Covariates are the independent variables in the statistical model. They appear as columns in observation data, associated with each measurement. The word covariate is overdetermined, so we will refer to a covariate column, a covariate use, a covariate multiplier, and applying a covariate.

A covariate column has a unique name and a reference value for which the observed data is considered unadjusted. All priors on covariates are with respect to this unadjusted value.

Outliering by Covariates

Each covariate column has an optional maximum difference to set. If the covariate is beyond the maximum difference from its reference value, then the data point is outliered. As a consequence, that data point will not be in the data subset table. Nor will it subsequently appear in the avgint table.

If there is a need to use two different references or maximum differences for the same covariate column, then duplicate the column.

Usage

Covariate data is columns in the input DataFrame and in the average integrand DataFrame. Let’s not discuss here how to obtain this covariate data, but discuss what Dismod-AT needs to know about those covariate columns in order to use it for a fit.

In order to use a covariate column as a country covariate, specify

  • its reference value

  • an optional maximum difference, beyond which covariate value the data which it predicts will be considered an outlier,

  • one of the five rates (iota, rho, chi, omega, pini), to which it will apply

  • a smoothing grid, as a support on which the covariate effect is solved. This grid defines a mean prior and elastic priors on age and time, as usual for smoothing grids.

We give Dismod-AT measured data with associated covariates. Dismod-AT treats the covariates as a continuous function of age and time, which we call the covariate multiplier. It solves for that continuous function, much like it solves for the rates. Therefore, each application of a covariate column to a rate or measured value or standard deviation requires a smoothing grid.

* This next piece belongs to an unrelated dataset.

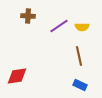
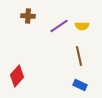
yellow semicircle: moved 1 px up
red diamond: rotated 40 degrees counterclockwise
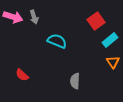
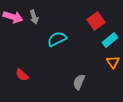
cyan semicircle: moved 2 px up; rotated 48 degrees counterclockwise
gray semicircle: moved 4 px right, 1 px down; rotated 21 degrees clockwise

Applying a study covariate is much the same, except that it usually applies not to a rate but to the value or standard deviation of an integrand.

For instance:

# Assume smooth = Smooth() exists.
income = Covariate("income", 1000)
income_cov = CovariateMultiplier(income, smooth)

model.rates.iota.covariate_multipliers.append(income)
model.outputs.integrands.prevalence.value_covariate_multipliers.append(income)
model.outputs.integrands.prevalence.std_covariate_multipliers.append(income)

Covariates are unique combinations of the covariate column, and the rate or measured value or standard deviation, so they can be accessed that way.

Missing Values

Were a covariate value to be missing, Dismod-AT would assume it has the reference value. In this sense, every measurement always has a covariate. Therefore, the interface requires every measurement explicitly have every covariate.